# Understanding hi-def channels



## rochrunner (Dec 2, 2006)

I just got my DISH installation yesterday -- had been on DirecTV for a long time, but with a very old non-HD dish & DVR. I'm trying to hold costs down, so got the "Silver200" package with _no_ extras (HD pkg or otherwise). However, I do have an HDTV and got the Vip722 DVR installed.

I connected the DVR to my TV with an HDMI cable and set it up for hi-def output. My TV now sees the input at 1080i, but I am aware that that does not mean that it's a hi-def picture.

The installation tech said that I'd get the locals in HD (Detroit), but in the guide it looks like there are a lot of other channels that are also in HD. When I tune to some of them, I see the "HD" graphic in the info banner and it certainly looks like a hi-def picture.

So what's the story on hi-def channels in the standard package? And if I'm getting these in hi-def, what is included in the $10/month add-on?


----------



## Jim5506 (Jun 7, 2004)

With the Classic Silver package, the $10 add-on for HD gets you the HD version of each SD channel in your package for which there is an HD equivalent.


----------



## rochrunner (Dec 2, 2006)

Jim5506 said:


> With the Classic Silver package, the $10 add-on for HD gets you the HD version of each SD channel in your package for which there is an HD equivalent.


But am I correct that even without the HD add-on, I'm getting a number of hi-def channels?


----------



## tnsprin (Mar 16, 2003)

rochrunner said:


> But am I correct that even without the HD add-on, I'm getting a number of hi-def channels?


Sounds like it, But they may be going away if you are not paying the $10 add on. Note that now if you do pay the add on you also get the HD Platinum channels.


----------



## dennispap (Feb 1, 2007)

Sounds like you have the hd package option. Better check you bill if you dont want it. According to the dish website/picture,you only get the locals in hd with the hd package. That is why you are getting other channels in your package in hd.

http://www.dishnetwork.com/turbohd/customer.aspx
CLassic Silver 200 hd channels
* A&E HD
* ABC Family
* Animal Planet HD
* BET HD
* Big Ten Network2
* Bravo HD
* Cartoon Network HD
* CBS College Sports HD
* CMT HD
* CNBC HD
* CNN HD
* Comedy Central HD
* Discovery Channel HD
* DISH Network ON DEMAND1
* DISH Network PAY PER VIEW1
* Disney Channel HD
* Disney XD HD
* ESPN HD
* ESPN2 HD
* ESPNEWS HD
* Food Network HD
* FOX News Channel HD
* FX HD
* Golf Channel HD
* HD Theater
* HDNet
* HGTV HD
* History Channel HD
* Lifetime HD
* Lifetime Movie Network HD
* msnbc HD
* MTV HD
* NFL Network HD
* Nick HD
* Nickelodeon (East) HD
* Palladia
* Syfy HD
* SPEED HD
* Spike HD
* TBS HD
* TLC HD
* TNT HD
* Travel Channel HD
* USA Network HD
* VH1 HD
* Weather Channel HD
* WGN America


----------



## BillJ (May 5, 2005)

I'd bet if you got the Vip 722 they also set you up with the HD package. You've got the receiver; you've got the TV; try to find the extra $10 and get the best picture from them.


----------



## Taco Lover (Jan 8, 2007)

Even if you don't have the HD add-on, they will charge you a $5 "HD Enabling" fee because you are using the 722. This will enable local channels to be viewed in HD, and maybe a freeview or two. You might as well shell out the extra $5 to get ALL of the HD channels.

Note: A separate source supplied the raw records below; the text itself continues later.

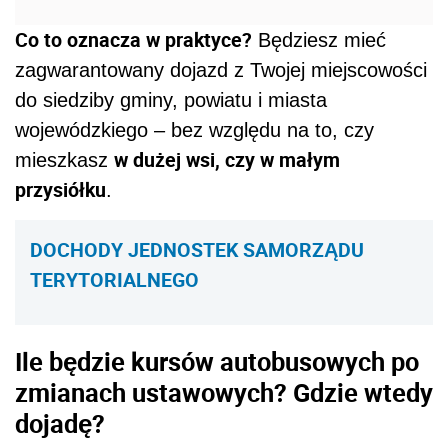
Co to oznacza w praktyce?
Będziesz mieć
zagwarantowany dojazd z Twojej miejscowości
do siedziby gminy, powiatu i miasta
wojewódzkiego – bez względu na to, czy
w dużej wsi, czy w małym
mieszkasz
przysiółku
.
DOCHODY JEDNOSTEK SAMORZĄDU
TERYTORIALNEGO
Ile będzie kursów autobusowych po
zmianach ustawowych? Gdzie wtedy
dojadę?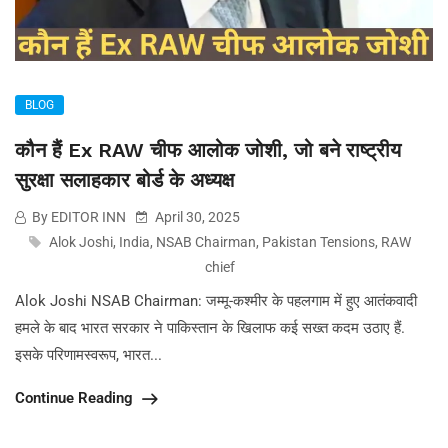
BLOG
कौन हैं Ex RAW चीफ आलोक जोशी, जो बने राष्ट्रीय
सुरक्षा सलाहकार बोर्ड के अध्यक्ष
By EDITOR INN
April 30, 2025
Alok Joshi
,
India
,
NSAB Chairman
,
Pakistan Tensions
,
RAW
chief
Alok Joshi NSAB Chairman: जम्मू-कश्मीर के पहलगाम में हुए आतंकवादी
हमले के बाद भारत सरकार ने पाकिस्तान के खिलाफ कई सख्त कदम उठाए हैं.
इसके परिणामस्वरूप, भारत...
Continue Reading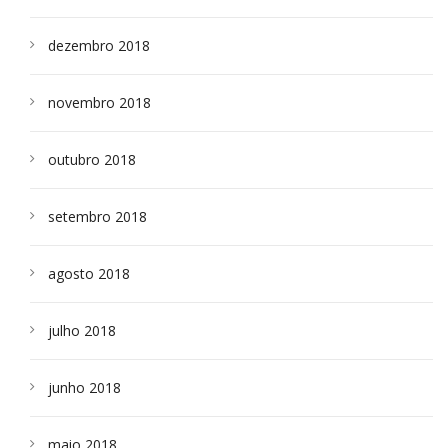
dezembro 2018
novembro 2018
outubro 2018
setembro 2018
agosto 2018
julho 2018
junho 2018
maio 2018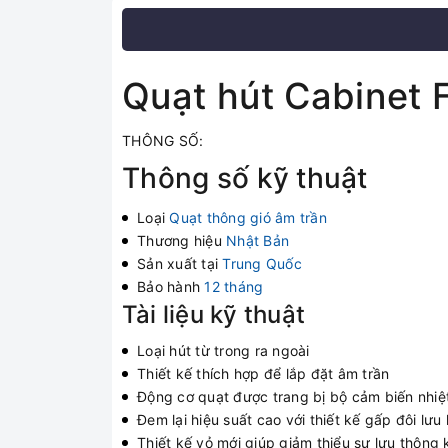
Quạt hút Cabinet
THÔNG SỐ:
Thông số kỹ thuật
Loại
Quạt thông gió âm trần
Thương hiệu
Nhật Bản
Sản xuất tại
Trung Quốc
Bảo hành
12 tháng
Tài liệu kỹ thuật
Loại hút từ trong ra ngoài
Thiết kế thích hợp để lắp đặt âm trần
Động cơ quạt được trang bị bộ cảm biến nhiệt
Đem lại hiệu suất cao với thiết kế gấp đôi lưu
Thiết kế vỏ mới giúp giảm thiểu sự lưu thông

I currently have the Family Package with the 722 to save costs... I originally had Silver with HD, but couldn't afford it. So since I have the 722 and a non-HD package, I get charged the enabling fee to view local channels in HD.


----------



## n0qcu (Mar 23, 2002)

WRONG - The HD enabling fee was reduced to *ZERO* in February.


----------



## Jim5506 (Jun 7, 2004)

With an HD receiver without an HD package, the only HD you should see would be OTA HD via an antenna, anything else is an error somewhere.


----------



## jsk (Dec 27, 2006)

I would check my bill online to make sure you are being charged properly.


----------



## garys (Nov 4, 2005)

Jim5506 said:


> With an HD receiver without an HD package, the only HD you should see would be OTA HD via an antenna, anything else is an error somewhere.


You could get your HD locals (if Dish has them) and the premium HD channels if you subscribe to any of these packages without having the HD packages.


----------



## coldsteel (Mar 29, 2007)

garys said:


> You could get your HD locals (if Dish has them) and the premium HD channels if you subscribe to any of these packages without having the HD packages.

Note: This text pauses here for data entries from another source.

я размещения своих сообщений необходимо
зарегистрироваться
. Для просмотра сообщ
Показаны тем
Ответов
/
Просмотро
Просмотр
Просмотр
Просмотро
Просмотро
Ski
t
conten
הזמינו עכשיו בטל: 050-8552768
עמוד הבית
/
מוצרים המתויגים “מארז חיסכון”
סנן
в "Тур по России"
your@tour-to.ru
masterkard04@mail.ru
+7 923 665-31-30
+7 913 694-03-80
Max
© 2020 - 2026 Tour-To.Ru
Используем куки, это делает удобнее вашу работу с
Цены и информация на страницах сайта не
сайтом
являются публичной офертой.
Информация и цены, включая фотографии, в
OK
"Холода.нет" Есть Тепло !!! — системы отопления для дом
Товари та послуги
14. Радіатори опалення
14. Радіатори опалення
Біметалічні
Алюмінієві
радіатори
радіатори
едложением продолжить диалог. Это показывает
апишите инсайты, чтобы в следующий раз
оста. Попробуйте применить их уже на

You also get RSNets' HD game-only feeds...


----------



## jbkusa (Sep 21, 2009)

What dish did they install when you switched to Dish Network? Doesn't HD programming require a certain model or even two separate dishes depending where you live? Wouldn't this be needed to get any HD programming except OTA channels? Maybe I missed something?


----------



## rochrunner (Dec 2, 2006)

jbkusa said:


> What dish did they install when you switched to Dish Network? Doesn't HD programming require a certain model or even two separate dishes depending where you live? Wouldn't this be needed to get any HD programming except OTA channels? Maybe I missed something?

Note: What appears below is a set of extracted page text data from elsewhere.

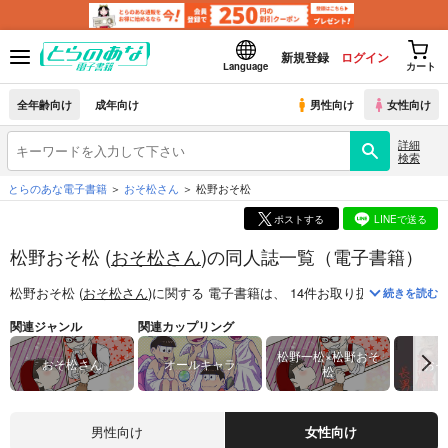
新規登録
ログイン
Language
カート
全年齢向け
成年向け
男性向け
女性向け
詳細
検索
とらのあな電子書籍
おそ松さん
松野おそ松
ポストする
LINEで送る
松野おそ松 (
おそ松さん
)の同人誌一覧（電子書籍）
松野おそ松 (
おそ松さん
)
に関する
電子書籍
は、
14
件お取り扱いがござい
続きを読む
関連ジャンル
関連カップリング
松野一松×松野おそ
おそ松さん
オールキャラ
おそ
松
男性向け
女性向け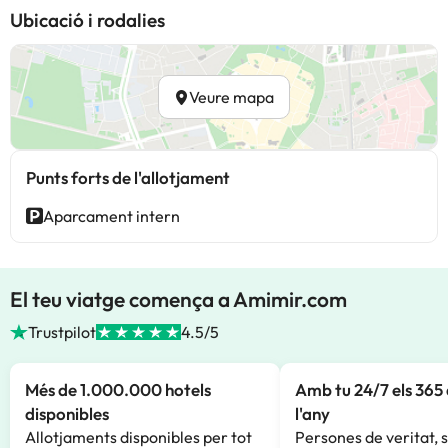
Ubicació i rodalies
Veure mapa
Punts forts de l'allotjament
Aparcament intern
El teu viatge comença a Amimir.com
Trustpilot
4.5/5
Més de 1.000.000 hotels
Amb tu 24/7 els 365 
disponibles
l'any
Allotjaments disponibles per tot
Persones de veritat, 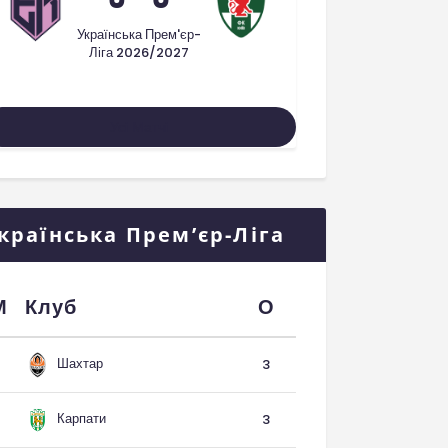
Українська Прем'єр-
Ліга 2026/2027
Усі Матчі
країнська Прем’єр-Ліга
М
Клуб
О
Шахтар
3
Карпати
3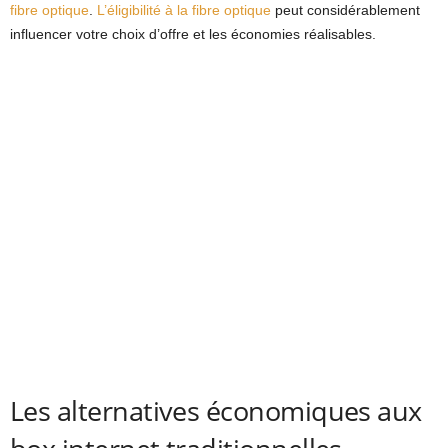
fibre optique
.
L’éligibilité à la fibre optique
peut considérablement
influencer votre choix d’offre et les économies réalisables.
Les alternatives économiques aux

I'm not sure of the model since the technician did the installation, but it looks like a normal satellite dish, although bigger than my old DirecTV dish. Only one is required, and since I requested a HD DVR, he must have set everything up so I'm receiving from (aimed at) the right satellite. As I said, I'm surprised to be getting so many HD broadcasts as part of the standard Silver200 service, but that only makes me even happier that I did the upgrade.


----------



## jbkusa (Sep 21, 2009)

rochrunner said:


> I'm not sure of the model since the technician did the installation, but it looks like a normal satellite dish, although bigger than my old DirecTV dish. Only one is required, and since I requested a HD DVR, he must have set everything up so I'm receiving from (aimed at) the right satellite. As I said, I'm surprised to be getting so many HD broadcasts as part of the standard Silver200 service, but that only makes me even happier that I did the upgrade.


More power to you... if your bill doesn't show any extra charges, I would be happy too. But as earlier posts mentioned, if you are paying the $5 fee for the HD DVR with no HD programming, than it might be worth you extra $5 to just upgrade and get all of the channels.

It should be an easy decision once you review your bill.


----------



## coldsteel (Mar 29, 2007)

jbkusa said:


> But as earlier posts mentioned, if you are paying the $5 fee for the HD DVR with no HD programming, than it might be worth you extra $5 to just upgrade and get all of the channels.


Again, there IS NO MORE $5 charge for the HD Enabling fee. IT IS FREE.


----------



## jbkusa (Sep 21, 2009)

coldsteel said:


> Again, there IS NO MORE $5 charge for the HD Enabling fee. IT IS FREE.


Thanks for the correction.:grin:


----------



## Taco Lover (Jan 8, 2007)

Yeah, you guys are right about the enabling fee, but you DO get more than just your locals in HD. My Cinemax channels are in HD, and so are any freeviews, like Bravo and VS. at the moment.


----------